2009-01-16 / Columnists

It's My Turn

The Great Crime Coverup
By Marquez Claxton, Detective, NYPD (Ret.) Candidate, City Council, 31st District

Maequez Claxton Maequez Claxton Marquez Claxton is a retired NYPD detective who is running for the City Council seat in the 31st Council District against incumbent James Sanders Jr. He is also a co-founder of the 100 Blacks in Law Enforcement Who Care.

Recently, Mayor Bloomberg and his Police Commissioner Raymond Kelly announced that for the 18th straight year crime was down in the City. This overhyped announcement has become an annual end of the year ritual that has grown as old as it is misleading. This bold announcement is based on selective data and sleight of hand. The NYPD has skillfully classified seven crimes as "major." It is the statistics and data of those crimes that they chose to publish. Lost in the glare of the spotlight of self-aggrandizement is the reality that most crime that is committed in this city is not among their chosen seven classifications.

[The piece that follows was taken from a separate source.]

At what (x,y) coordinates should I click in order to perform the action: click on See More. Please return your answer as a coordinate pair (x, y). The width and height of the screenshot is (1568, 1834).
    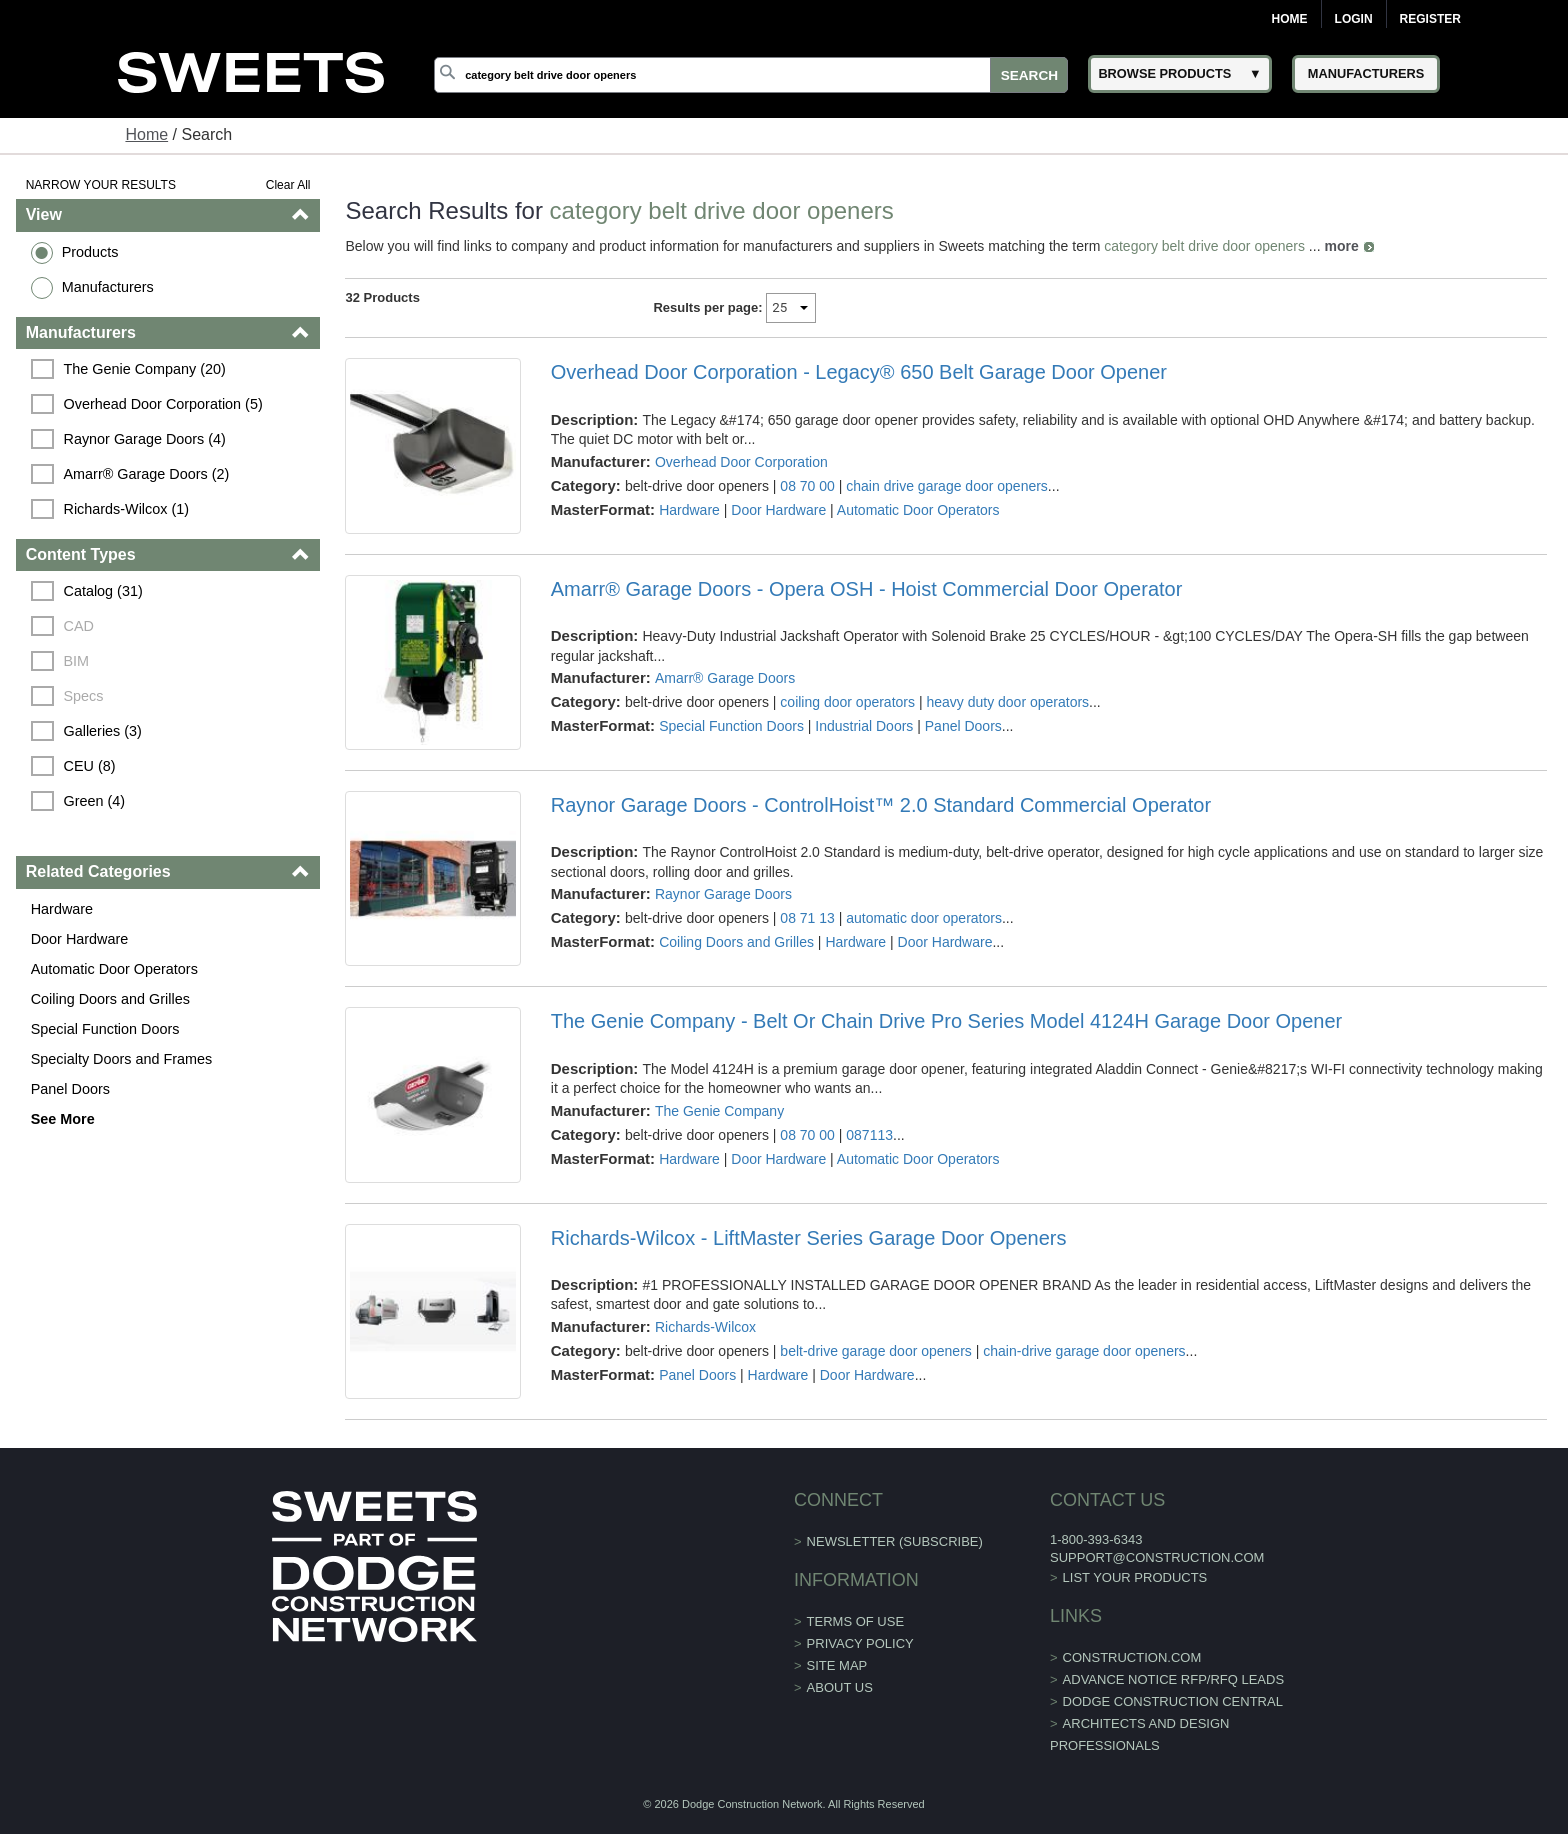
    Looking at the image, I should click on (63, 1119).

In their announcement they tout, parade and present data on murder, rape, felony assault, robbery, burglary, grand larceny and grand larceny - auto (car theft). The hundreds of other crime categories barely get referenced yet alone quantified. Consider that misdemeanor assaults, petit larcenies, criminal trespass, both criminal sale and criminal possession of a controlled substance, criminal sale or criminal possession of marijuana, criminal possession of a weapon and the countless other crimes covered by the New York State Penal Laws are not even mentioned in the annual crime count charade. In many communities throughout this city these unmentioned crimes are very much what ails them. Why the Mayor and the NYPD would not quantify these and other crimes is a lesson in spin and public relations. Furthermore it would be most helpful if the final dispositions of all of the crimes reported were also reported annually so that a more comprehensive assessment of the current anti-crime strategies could be made. What analytical value does a report of a crime have if not put in context of arrest, summons, conviction, dismissal, etc. It is misleading, disingenuous and outright dangerous

to offer a false sense of security to people who deserve the public safety service that they pay for. Another absurd reality of the NYPD crime data is that it is not independently audited for veracity. Ignored are the very serious allegations of manipulation made not only by police officers themselves but the Patrolmen's Benevolent Association as well. That's right, even the union has asserted that there is a systemic manipulation of crime complaints throughout this city. Understand that in the current NYPD, precinct and specialty unit commanders are promoted

in large part based on statistics. The current crop of NYPD commanders are required to be statisticians who must become numbers-proficient because of the grossly bastardized COMPSTAT system. In order to avoid professional embarrassment and to gain promotion, NYPD executives are pressured into ensuring that the crime numbers show a downward trend by any means necessary, although officially denied. Just as the quota system places undue pressure on police officers, the COMPSTAT reward or penalty system creates an environment that is ripe for corruption. Any police officer can tell you how often a legitimate grand larceny or burglary can turn into the overlooked petit larceny or how a felony assault ends up being a misdemeanor assault. Downgrading crime reports has become standard practice for the supervisors who 'review' each report. Absent external, independent auditing of the NYPD crime reporting system, we are forced to rely on the honor system. Charged with the oversight is the New York City Council Public Safety Committee but they are still allegedly begging for "stop and frisk" data from several years ago.

The end of the year "crime is down … again" announcement is a three card Monty game. It is time that we ask to see all the cards. Until the NYPD becomes more transparent and comprehensive in their reporting we are best served trusting our reality as opposed to their misrepresentations.